Windows Developer - 09.2014 - Microsoft goes Open Source


Preis: 9,80 €

Erhältlich ab:  August 2014

Umfang:  100

Autoren / Autorinnen: Fabian Deitelhoff, Dino Esposito, Matthias Fischer, Gregor Biswanger, Chris Spettmann, Roland Krummenacher, Tam Hanna, Manfred Steyer, Judith Lungstraß, Torsten Zimmermann, Rainer Stropek, Matthias Zscherp, Christof Graff, Klaus Löffelmann, Roman Schacherl, Peter Brack

Liebe Leserin, lieber Leser,

Microsoft und Open Source – das passt auf den ersten Blick überhaupt nicht zusammen. Zu gut erinnern wir uns an die ausgeprägte Antipathie, die Ballmer und Co. der freien Softwarewelt in der Vergangenheit entgegenbrachten. Linux als Krebsgeschwür, Open Source als Untergang des geistigen Eigentums – derartige Formulierungen mussten sich damals Softwareentwickler anhören, die gemeinschaftlich an kostenlosen Alternativen zu proprietären Produkten arbeiteten.

Doch die Zeiten ändern sich. Steve Ballmer hat seinen Posten als Microsoft-CEO schon vor einigen Monaten an Satya Nadella weitergereicht, der das Unternehmen nun in eine neue Ära leiten soll. Und in dieser Ära spielt der Open-Source-Bereich auch – ja, man muss sagen: sogar – bei Microsoft eine entscheidende Rolle. Zwei Jahre nach der Gründung der Open-Source-Tochtergesellschaft mit dem bezeichnenden Namen Open Technologies hat Microsoft nun die .NET Foundation zur freien Zusammenarbeit an .NET-Kerntechnologien ins Leben gerufen.

Aber das war bei Weitem nicht die einzige Neuigkeit, mit der uns Microsoft auf seiner alljährlichen Entwicklerkonferenz Build überraschte. Unter anderem wurde auch die .NET Compiler Platform namens „Roslyn“ in den Open-Source-Bereich bewegt – eine Technologie, mit der wir uns in einer früheren Ausgabe bereits intensiv auseinandergesetzt haben. ASP.NET MVC, Web API und Web Pages sind künftig ebenfalls unter dem Dach der .NET Foundation zu Hause; diese unter dem Namen ASP.NET vNext zusammengefassten Frameworks stellt uns Manfred Steyer in dieser Ausgabe im Detail vor. Indes gestaltet sich die Kooperation zwischen Microsoft und Xamarin heutzutage immer intensiver – sogar bis zu dem Grad, dass einige eine baldige Xamarin-Übernahme durch Redmond vermuten. Mit Xamarin 3 wird es jedenfalls noch einmal deutlich einfacher, plattformübergreifende Apps für das iPhone und Android-Smartphones zu entwickeln – mehr dazu von Roman Schacherl – und sogar der Einplatinencomputer Raspberry Pi kann mithilfe von Mono und C# mit Leben gefüllt werden – eine detaillierte Anleitung dazu präsentiert Ihnen in dieser Ausgabe Fabian Deitelhoff.

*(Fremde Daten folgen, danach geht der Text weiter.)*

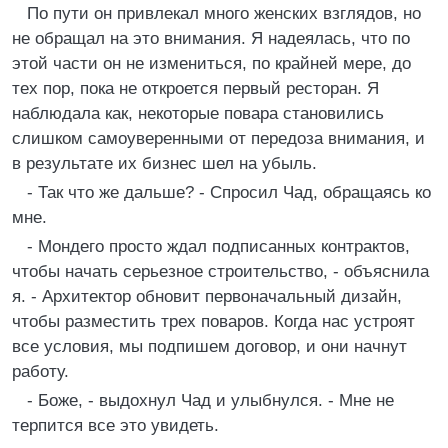
По пути он привлекал много женских взглядов, но
не обращал на это внимания. Я надеялась, что по
этой части он не измениться, по крайней мере, до
тех пор, пока не откроется первый ресторан. Я
наблюдала как, некоторые повара становились
слишком самоуверенными от передоза внимания, и
в результате их бизнес шел на убыль.
- Так что же дальше? - Спросил Чад, обращаясь ко
мне.
- Мондего просто ждал подписанных контрактов,
чтобы начать серьезное строительство, - объяснила
я. - Архитектор обновит первоначальный дизайн,
чтобы разместить трех поваров. Когда нас устроят
все условия, мы подпишем договор, и они начнут
работу.
- Боже, - выдохнул Чад и улыбнулся. - Мне не
терпится все это увидеть.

Microsoft öffnet sich – tun Sie’s auch!

Wie Sie im Laufe der letzten Monate unschwer erkennen konnten, wagt Microsoft einen Schritt heraus aus der Abgeschiedenheit der eigenen Produkte, um sich dem unerschöpflichen Potenzial der Open-Source-Community zu öffnen. Wohin diese Entwicklung letztendlich führen wird, ist derzeit nur schwer absehbar. Dennoch möchten wir Ihnen mit dieser Ausgabe eine Empfehlung aussprechen, der sich nur schwer verweigern kann, wer Gefallen an produktivitätssteigernden Technologien, innovativen Ansätzen und einem rundum förderlichen Gemeinschaftsgefühl findet: Öffnen auch Sie sich der zugegebenermaßen nicht mehr ganz neuen, von Microsoft dieses Jahr aber neu entdeckten Open-Source-Welt! Setzen Sie das Kendo-UI-Framework zur Entwicklung Ihrer Web- und Mobile-Apps mit HTML5 und JavaScript ein, entwickeln Sie Hybrid-Anwendungen mit Apache Cordova im Zusammenspiel mit Visual Studio und beteiligen Sie sich vielleicht sogar selbst an einem der zahlreichen Open-Source-Projekte.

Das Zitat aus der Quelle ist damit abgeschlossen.